YOUR ASSIGNMENT =>
A word-for-word copy of the records that follow is needed, with every picture omitted.

[Stored data entries]
[Start of section]

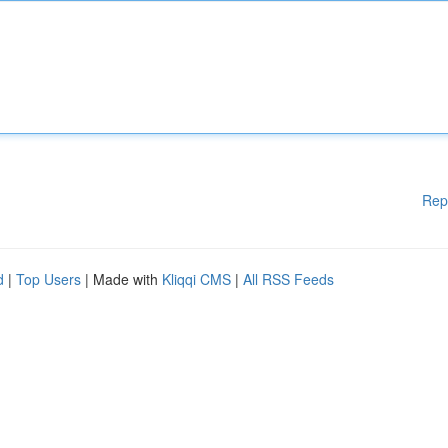
Rep
d
|
Top Users
| Made with
Kliqqi CMS
|
All RSS Feeds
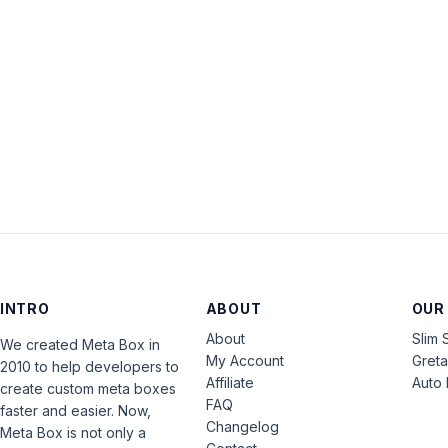
INTRO
ABOUT
OUR
About
Slim 
We created Meta Box in
My Account
Gret
2010 to help developers to
Affiliate
Auto 
create custom meta boxes
FAQ
faster and easier. Now,
Changelog
Meta Box is not only a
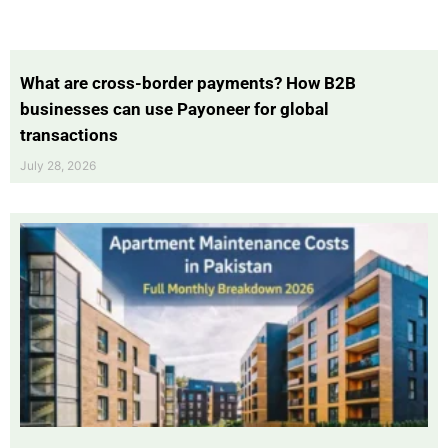
What are cross-border payments? How B2B
businesses can use Payoneer for global
transactions
July 28, 2026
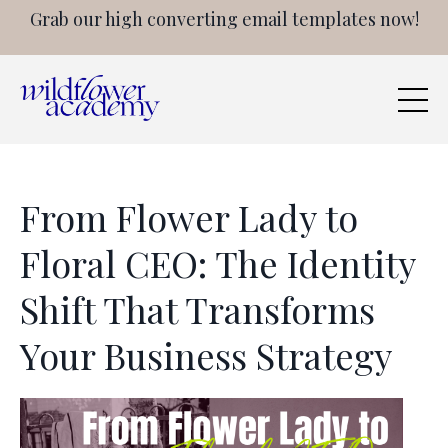
Grab our high converting email templates now!
From Flower Lady to
Floral CEO: The Identity
Shift That Transforms
Your Business Strategy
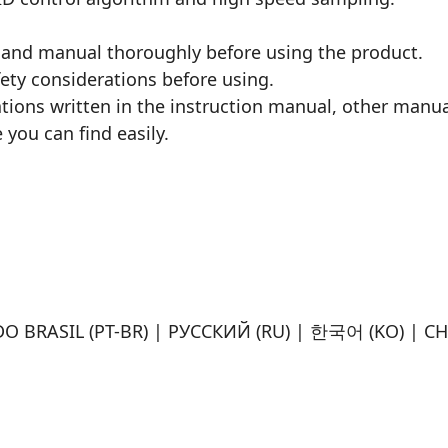
 and manual thoroughly before using the product.
fety considerations before using.
ations written in the instruction manual, other manu
 you can find easily.
O BRASIL (PT-BR) | РУССКИЙ (RU) | 한국어 (KO) | CH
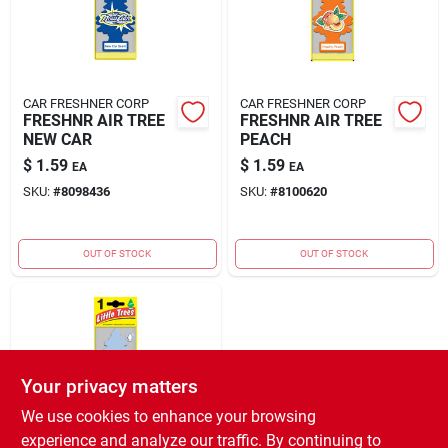
CAR FRESHNER CORP
CAR FRESHNER CORP
FRESHNR AIR TREE
FRESHNR AIR TREE
NEW CAR
PEACH
$
1.59
$
1.59
EA
EA
SKU:
#
8098436
SKU:
#
8100620
OUT OF STOCK
OUT OF STOCK
Your privacy matters
We use cookies to enhance your browsing
experience and analyze our traffic. By continuing to
CAR FRESHNER CORP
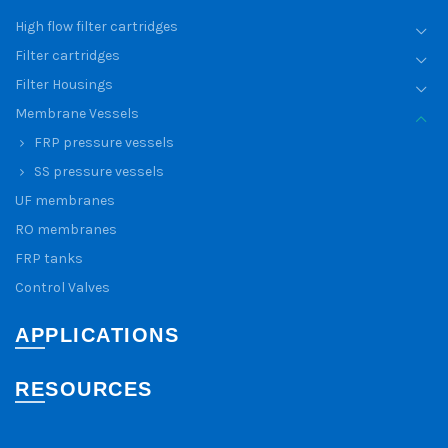
High flow filter cartridges
Filter cartridges
Filter Housings
Membrane Vessels
FRP pressure vessels
SS pressure vessels
UF membranes
RO membranes
FRP tanks
Control Valves
APPLICATIONS
RESOURCES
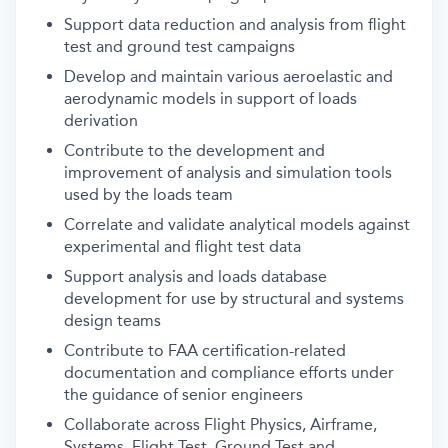
Support data reduction and analysis from flight
test and ground test campaigns
Develop and maintain various aeroelastic and
aerodynamic models in support of loads
derivation
Contribute to the development and
improvement of analysis and simulation tools
used by the loads team
Correlate and validate analytical models against
experimental and flight test data
Support analysis and loads database
development for use by structural and systems
design teams
Contribute to FAA certification-related
documentation and compliance efforts under
the guidance of senior engineers
Collaborate across Flight Physics, Airframe,
Systems, Flight Test, Ground Test and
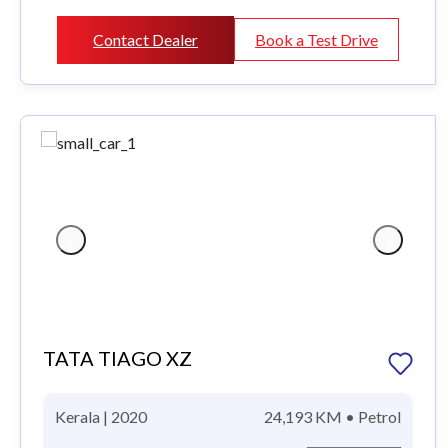
Contact Dealer
Book a Test Drive
TATA TIAGO XZ
Kerala | 2020
24,193 KM • Petrol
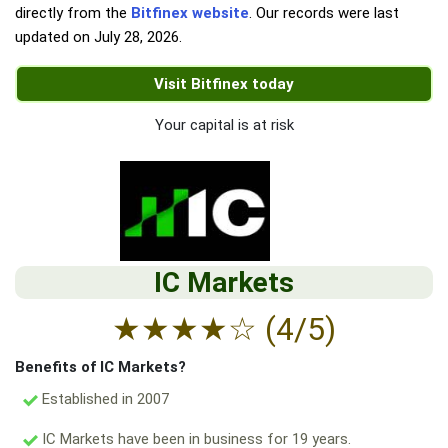
directly from the
Bitfinex website
. Our records were last
updated on
July 28, 2026
.
Visit Bitfinex today
Your capital is at risk
IC Markets
★
★
★
★
☆
(4/5)
Benefits of IC Markets?
Established in 2007
IC Markets have been in business for 19 years.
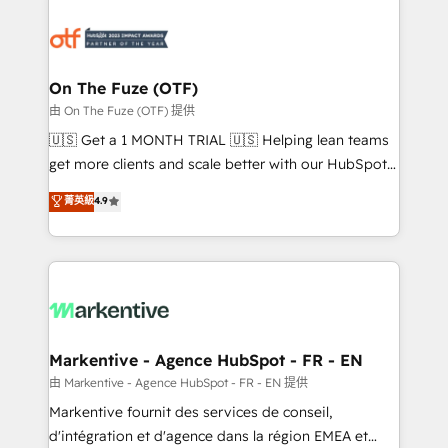
tailored to your business. Together, we unlock
results, fast. ⚙️CRM & RevOps: Align all Hubs to your
buyer journey for clean data, scalability, & reporting.
🎯Demand Gen & ABM: Drive pipeline with inbound,
On The Fuze (OTF)
ABM, AEO, SEO, & paid media. 👩‍💻Web Design:
由 On The Fuze (OTF) 提供
Build high-performing websites with UX, messaging,
🇺🇸 Get a 1 MONTH TRIAL 🇺🇸 Helping lean teams
& conversion strategy that drive results. 🤖AI
get more clients and scale better with our HubSpot
Strategy: Activate Breeze Agents, configure HubSpot
Consulting & 'Done For You' Services. 🚀 Who We
菁英級
4.9
AI, & maximize AEO with tailored AI services. 🧩
Work With 🚀 We help lean, growing companies: -
Integrations: Extend HubSpot with custom
Win more business - Reduce no-shows - Improve
integrations, hosting, & maintenance.
lead & deal conversion rates - Scale with less
headcount ...by using HubSpot's full capabilities. 🤓
What do you get? 🤓 Our client's are too busy to
learn the ins-and-outs of HubSpot. We give you a
Personal Consultant + Tech Team to handle the
Markentive - Agence HubSpot - FR - EN
heavy lifting of mapping out AND building your ideal
由 Markentive - Agence HubSpot - FR - EN 提供
system. + Get best practices and 'don't know what
Markentive fournit des services de conseil,
you don't know' recommendations to maximize
d'intégration et d'agence dans la région EMEA et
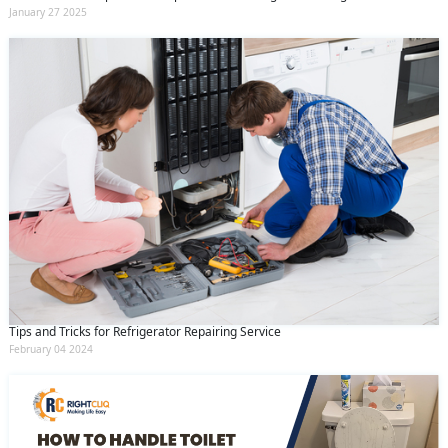
January 27 2025
Tips and Tricks for Refrigerator Repairing Service
February 04 2024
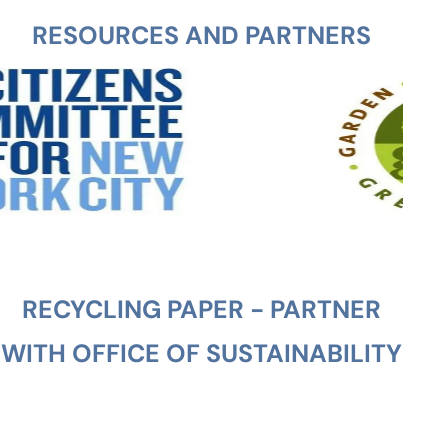
RESOURCES AND PARTNERS
RECYCLING PAPER - PARTNER
WITH OFFICE OF SUSTAINABILITY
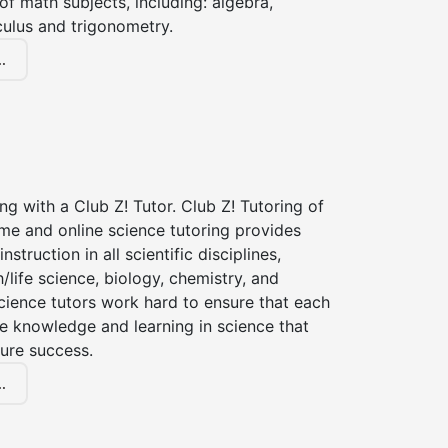
of math subjects, including: algebra,
culus and trigonometry.
.
ng with a Club Z! Tutor. Club Z! Tutoring of
me and online science tutoring provides
instruction in all scientific disciplines,
h/life science, biology, chemistry, and
cience tutors work hard to ensure that each
e knowledge and learning in science that
ture success.
.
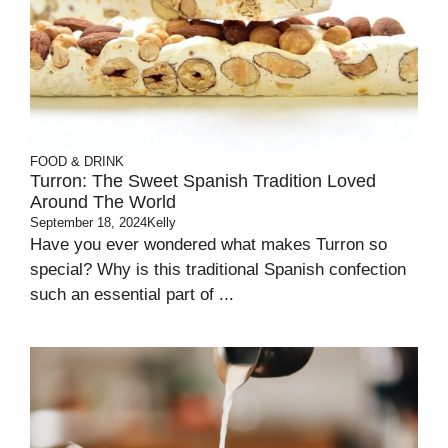
FOOD & DRINK
Turron: The Sweet Spanish Tradition Loved
Around The World
September 18, 2024
Kelly
Have you ever wondered what makes Turron so
special? Why is this traditional Spanish confection
such an essential part of ...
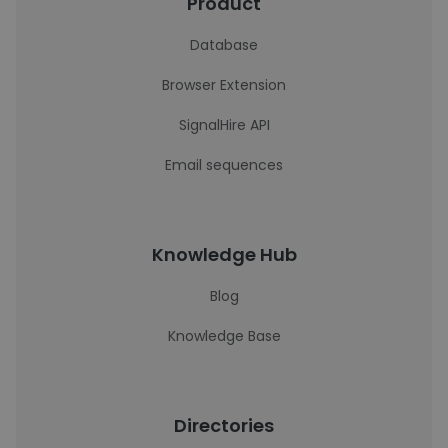
Product
Database
Browser Extension
SignalHire API
Email sequences
Knowledge Hub
Blog
Knowledge Base
Directories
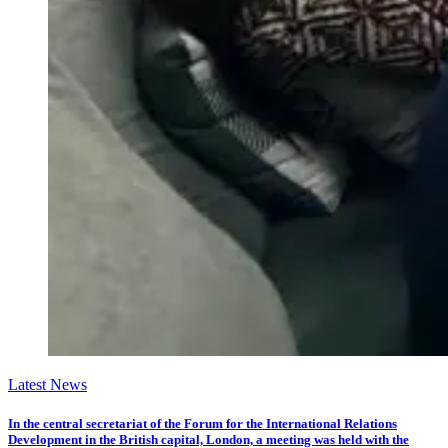
Latest News
In the central secretariat of the Forum for the International Relations
Development in the British capital, London, a meeting was held with the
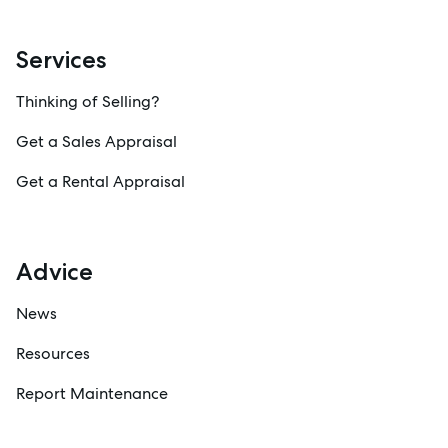
Services
Thinking of Selling?
Get a Sales Appraisal
Get a Rental Appraisal
Advice
News
Resources
Report Maintenance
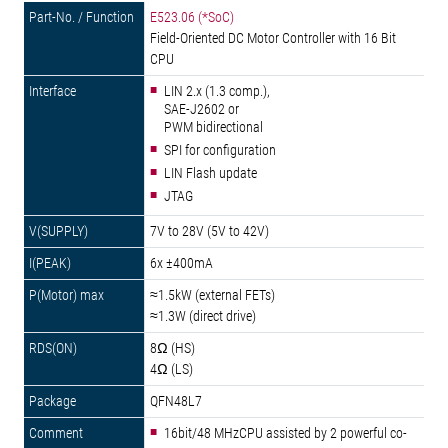
E523.06 (*SoC)
Field-Oriented DC Motor Controller with 16 Bit
CPU
LIN 2.x (1.3 comp.),
SAE-J2602 or
PWM bidirectional
SPI for configuration
LIN Flash update
JTAG
7V to 28V (5V to 42V)
6x ±400mA
≈1.5kW (external FETs)
≈1.3W (direct drive)
8Ω (HS)
4Ω (LS)
QFN48L7
16bit/48 MHzCPU assisted by 2 powerful co-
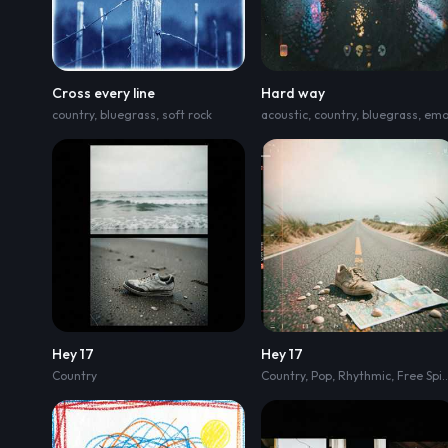
Cross every line
Hard way
country
,
bluegrass
,
soft rock
acoustic
,
country
,
bluegrass
,
em
Hey 17
Hey 17
Country
Country
,
Pop
,
Rhythmic
,
Free Spirited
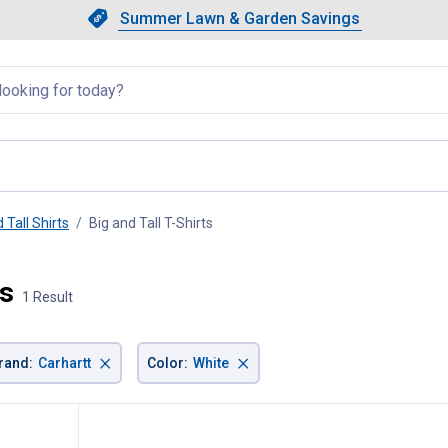
Showing slide 1 of 4: Summer L
Slide 1 of 4.
Summer Lawn & Garden Savings
Summer Lawn & Garden Saving
llapsed
 Tall Shirts
Big and Tall T-Shirts
, current page
ts
1 Result
×
×
rand
:
Carhartt
Color
:
White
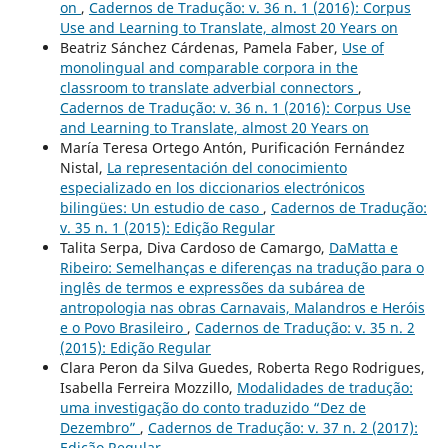
on
,
Cadernos de Tradução: v. 36 n. 1 (2016): Corpus
Use and Learning to Translate, almost 20 Years on
Beatriz Sánchez Cárdenas, Pamela Faber,
Use of
monolingual and comparable corpora in the
classroom to translate adverbial connectors
,
Cadernos de Tradução: v. 36 n. 1 (2016): Corpus Use
and Learning to Translate, almost 20 Years on
María Teresa Ortego Antón, Purificación Fernández
Nistal,
La representación del conocimiento
especializado en los diccionarios electrónicos
bilingües: Un estudio de caso
,
Cadernos de Tradução:
v. 35 n. 1 (2015): Edição Regular
Talita Serpa, Diva Cardoso de Camargo,
DaMatta e
Ribeiro: Semelhanças e diferenças na tradução para o
inglês de termos e expressões da subárea de
antropologia nas obras Carnavais, Malandros e Heróis
e o Povo Brasileiro
,
Cadernos de Tradução: v. 35 n. 2
(2015): Edição Regular
Clara Peron da Silva Guedes, Roberta Rego Rodrigues,
Isabella Ferreira Mozzillo,
Modalidades de tradução:
uma investigação do conto traduzido “Dez de
Dezembro”
,
Cadernos de Tradução: v. 37 n. 2 (2017):
Edição Regular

[End of section]

TASK SOLUTION =>
Rep
d
|
Top Users
| Made with
Kliqqi CMS
|
All RSS Feeds
INTRO
ABOUT
OUR
About
Slim 
We created Meta Box in
My Account
Gret
2010 to help developers to
Affiliate
Auto 
create custom meta boxes
FAQ
faster and easier. Now,
Changelog
Meta Box is not only a
What are cross-border payments? How B2B
businesses can use Payoneer for global
transactions
July 28, 2026
Grab our high converting email templates now!
From Flower Lady to
Floral CEO: The Identity
Shift That Transforms
Your Business Strategy
 and manual thoroughly before using the product.
fety considerations before using.
ations written in the instruction manual, other manu
 you can find easily.
O BRASIL (PT-BR) | РУССКИЙ (RU) | 한국어 (KO) | CH
CAR FRESHNER CORP
CAR FRESHNER CORP
FRESHNR AIR TREE
FRESHNR AIR TREE
NEW CAR
PEACH
$
1.59
$
1.59
EA
EA
SKU:
#
8098436
SKU:
#
8100620
OUT OF STOCK
OUT OF STOCK
Your privacy matters
We use cookies to enhance your browsing
experience and analyze our traffic. By continuing to
CAR FRESHNER CORP
High flow filter cartridges
Filter cartridges
Filter Housings
Membrane Vessels
FRP pressure vessels
SS pressure vessels
UF membranes
RO membranes
FRP tanks
Control Valves
APPLICATIONS
RESOURCES
Support data reduction and analysis from flight
test and ground test campaigns
Develop and maintain various aeroelastic and
aerodynamic models in support of loads
derivation
Contribute to the development and
improvement of analysis and simulation tools
used by the loads team
Correlate and validate analytical models against
experimental and flight test data
Support analysis and loads database
development for use by structural and systems
design teams
Contribute to FAA certification-related
documentation and compliance efforts under
the guidance of senior engineers
Collaborate across Flight Physics, Airframe,
Systems, Flight Test, Ground Test and
Contact Dealer
Book a Test Drive
TATA TIAGO XZ
Kerala | 2020
24,193 KM • Petrol
directly from the
Bitfinex website
. Our records were last
updated on
July 28, 2026
.
Visit Bitfinex today
Your capital is at risk
IC Markets
★
★
★
★
☆
(4/5)
Benefits of IC Markets?
Established in 2007
IC Markets have been in business for 19 years.
tailored to your business. Together, we unlock
results, fast. ⚙️CRM & RevOps: Align all Hubs to your
buyer journey for clean data, scalability, & reporting.
🎯Demand Gen & ABM: Drive pipeline with inbound,
On The Fuze (OTF)
ABM, AEO, SEO, & paid media. 👩‍💻Web Design:
由 On The Fuze (OTF) 提供
Build high-performing websites with UX, messaging,
🇺🇸 Get a 1 MONTH TRIAL 🇺🇸 Helping lean teams
& conversion strategy that drive results. 🤖AI
get more clients and scale better with our HubSpot
Strategy: Activate Breeze Agents, configure HubSpot
Consulting & 'Done For You' Services. 🚀 Who We
菁英級
4.9
AI, & maximize AEO with tailored AI services. 🧩
Work With 🚀 We help lean, growing companies: -
Integrations: Extend HubSpot with custom
Win more business - Reduce no-shows - Improve
integrations, hosting, & maintenance.
lead & deal conversion rates - Scale with less
headcount ...by using HubSpot's full capabilities. 🤓
What do you get? 🤓 Our client's are too busy to
learn the ins-and-outs of HubSpot. We give you a
Personal Consultant + Tech Team to handle the
Markentive - Agence HubSpot - FR - EN
heavy lifting of mapping out AND building your ideal
由 Markentive - Agence HubSpot - FR - EN 提供
system. + Get best practices and 'don't know what
Markentive fournit des services de conseil,
you don't know' recommendations to maximize
d'intégration et d'agence dans la région EMEA et
January 27 2025
Tips and Tricks for Refrigerator Repairing Service
February 04 2024
RESOURCES AND PARTNERS
RECYCLING PAPER - PARTNER
WITH OFFICE OF SUSTAINABILITY
of math subjects, including: algebra,
culus and trigonometry.
.
ng with a Club Z! Tutor. Club Z! Tutoring of
me and online science tutoring provides
instruction in all scientific disciplines,
h/life science, biology, chemistry, and
cience tutors work hard to ensure that each
e knowledge and learning in science that
ture success.
.
FOOD & DRINK
Turron: The Sweet Spanish Tradition Loved
Around The World
September 18, 2024
Kelly
Have you ever wondered what makes Turron so
special? Why is this traditional Spanish confection
such an essential part of ...
Product
Database
Browser Extension
SignalHire API
Email sequences
Knowledge Hub
Blog
Knowledge Base
Directories
Latest News
In the central secretariat of the Forum for the International Relations
Development in the British capital, London, a meeting was held with the
Services
Thinking of Selling?
Get a Sales Appraisal
Get a Rental Appraisal
Advice
News
Resources
Report Maintenance
E523.06 (*SoC)
Field-Oriented DC Motor Controller with 16 Bit
CPU
LIN 2.x (1.3 comp.),
SAE-J2602 or
PWM bidirectional
SPI for configuration
LIN Flash update
JTAG
7V to 28V (5V to 42V)
6x ±400mA
≈1.5kW (external FETs)
≈1.3W (direct drive)
8Ω (HS)
4Ω (LS)
QFN48L7
16bit/48 MHzCPU assisted by 2 powerful co-
Cross every line
Hard way
country
,
bluegrass
,
soft rock
acoustic
,
country
,
bluegrass
,
em
Hey 17
Hey 17
Country
Country
,
Pop
,
Rhythmic
,
Free Spirited
Showing slide 1 of 4: Summer L
Slide 1 of 4.
Summer Lawn & Garden Savings
Summer Lawn & Garden Saving
llapsed
 Tall Shirts
Big and Tall T-Shirts
, current page
ts
1 Result
×
×
rand
:
Carhartt
Color
:
White
on
,
Cadernos de Tradução: v. 36 n. 1 (2016): Corpus
Use and Learning to Translate, almost 20 Years on
Beatriz Sánchez Cárdenas, Pamela Faber,
Use of
monolingual and comparable corpora in the
classroom to translate adverbial connectors
,
Cadernos de Tradução: v. 36 n. 1 (2016): Corpus Use
and Learning to Translate, almost 20 Years on
María Teresa Ortego Antón, Purificación Fernández
Nistal,
La representación del conocimiento
especializado en los diccionarios electrónicos
bilingües: Un estudio de caso
,
Cadernos de Tradução:
v. 35 n. 1 (2015): Edição Regular
Talita Serpa, Diva Cardoso de Camargo,
DaMatta e
Ribeiro: Semelhanças e diferenças na tradução para o
inglês de termos e expressões da subárea de
antropologia nas obras Carnavais, Malandros e Heróis
e o Povo Brasileiro
,
Cadernos de Tradução: v. 35 n. 2
(2015): Edição Regular
Clara Peron da Silva Guedes, Roberta Rego Rodrigues,
Isabella Ferreira Mozzillo,
Modalidades de tradução:
uma investigação do conto traduzido “Dez de
Dezembro”
,
Cadernos de Tradução: v. 37 n. 2 (2017):
Edição Regular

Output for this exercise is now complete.